* _Data supplied_:
Start of Block

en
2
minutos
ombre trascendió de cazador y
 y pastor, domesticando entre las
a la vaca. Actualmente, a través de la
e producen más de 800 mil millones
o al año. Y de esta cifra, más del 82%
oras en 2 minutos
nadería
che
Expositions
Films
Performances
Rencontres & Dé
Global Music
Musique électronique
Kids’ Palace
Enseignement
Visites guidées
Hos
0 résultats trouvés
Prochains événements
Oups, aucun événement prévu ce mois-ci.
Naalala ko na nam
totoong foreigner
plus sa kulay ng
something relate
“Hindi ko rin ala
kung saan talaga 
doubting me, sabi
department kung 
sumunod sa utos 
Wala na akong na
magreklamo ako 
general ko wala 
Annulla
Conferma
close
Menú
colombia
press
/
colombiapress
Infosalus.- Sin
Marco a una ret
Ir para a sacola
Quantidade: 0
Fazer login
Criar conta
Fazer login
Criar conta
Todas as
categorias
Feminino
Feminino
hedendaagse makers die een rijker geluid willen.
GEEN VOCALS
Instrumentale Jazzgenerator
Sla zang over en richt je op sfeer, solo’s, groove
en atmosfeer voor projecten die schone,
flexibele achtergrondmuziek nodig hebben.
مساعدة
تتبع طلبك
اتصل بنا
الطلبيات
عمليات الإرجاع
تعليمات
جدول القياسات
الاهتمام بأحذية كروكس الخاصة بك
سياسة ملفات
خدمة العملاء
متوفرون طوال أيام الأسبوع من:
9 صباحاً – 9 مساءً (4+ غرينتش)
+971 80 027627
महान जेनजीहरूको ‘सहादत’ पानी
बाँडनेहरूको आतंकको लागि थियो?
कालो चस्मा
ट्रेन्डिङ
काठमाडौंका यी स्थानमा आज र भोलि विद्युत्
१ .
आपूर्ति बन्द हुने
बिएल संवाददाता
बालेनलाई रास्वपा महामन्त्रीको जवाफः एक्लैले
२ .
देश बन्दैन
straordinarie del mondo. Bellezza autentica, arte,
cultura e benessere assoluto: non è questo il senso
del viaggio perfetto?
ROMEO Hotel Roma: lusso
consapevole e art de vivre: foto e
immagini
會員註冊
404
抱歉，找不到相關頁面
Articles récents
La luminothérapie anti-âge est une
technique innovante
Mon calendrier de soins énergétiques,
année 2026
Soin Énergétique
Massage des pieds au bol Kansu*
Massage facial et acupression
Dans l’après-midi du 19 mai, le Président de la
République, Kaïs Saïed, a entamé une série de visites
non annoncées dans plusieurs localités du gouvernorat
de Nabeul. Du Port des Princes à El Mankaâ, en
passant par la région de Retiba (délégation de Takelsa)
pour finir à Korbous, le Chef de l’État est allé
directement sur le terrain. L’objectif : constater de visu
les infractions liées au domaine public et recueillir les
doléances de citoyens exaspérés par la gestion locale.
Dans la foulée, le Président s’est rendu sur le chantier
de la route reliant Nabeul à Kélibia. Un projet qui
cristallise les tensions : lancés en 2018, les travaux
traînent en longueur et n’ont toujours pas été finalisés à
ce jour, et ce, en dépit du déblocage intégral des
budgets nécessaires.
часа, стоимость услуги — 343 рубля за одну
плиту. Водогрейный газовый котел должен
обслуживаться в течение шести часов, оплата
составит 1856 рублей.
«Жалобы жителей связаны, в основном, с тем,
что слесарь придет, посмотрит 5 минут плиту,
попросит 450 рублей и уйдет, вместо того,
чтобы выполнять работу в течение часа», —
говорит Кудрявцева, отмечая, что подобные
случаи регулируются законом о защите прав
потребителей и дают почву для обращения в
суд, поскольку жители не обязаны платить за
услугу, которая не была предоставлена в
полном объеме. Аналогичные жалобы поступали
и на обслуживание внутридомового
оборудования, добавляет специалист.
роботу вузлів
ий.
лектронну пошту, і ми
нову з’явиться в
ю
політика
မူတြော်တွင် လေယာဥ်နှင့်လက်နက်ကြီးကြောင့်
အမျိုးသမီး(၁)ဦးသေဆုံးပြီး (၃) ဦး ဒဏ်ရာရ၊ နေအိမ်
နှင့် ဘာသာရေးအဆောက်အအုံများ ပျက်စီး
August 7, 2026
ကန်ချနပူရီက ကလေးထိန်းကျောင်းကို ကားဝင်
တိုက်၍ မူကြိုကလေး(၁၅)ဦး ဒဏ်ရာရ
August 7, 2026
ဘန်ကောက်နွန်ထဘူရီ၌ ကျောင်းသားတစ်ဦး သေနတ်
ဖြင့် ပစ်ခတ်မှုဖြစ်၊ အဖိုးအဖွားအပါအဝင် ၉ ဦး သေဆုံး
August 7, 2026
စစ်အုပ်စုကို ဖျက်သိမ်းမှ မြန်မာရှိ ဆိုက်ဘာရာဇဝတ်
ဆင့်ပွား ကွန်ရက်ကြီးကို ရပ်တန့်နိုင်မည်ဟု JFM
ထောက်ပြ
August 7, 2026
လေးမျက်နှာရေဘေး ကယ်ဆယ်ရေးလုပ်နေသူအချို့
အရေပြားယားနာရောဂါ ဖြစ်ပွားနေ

End of Block

* _Task statement_:
What is the number of lines in the records that contain the word "плиту"? Answer with the number and nothing else.

* _Written response_:
2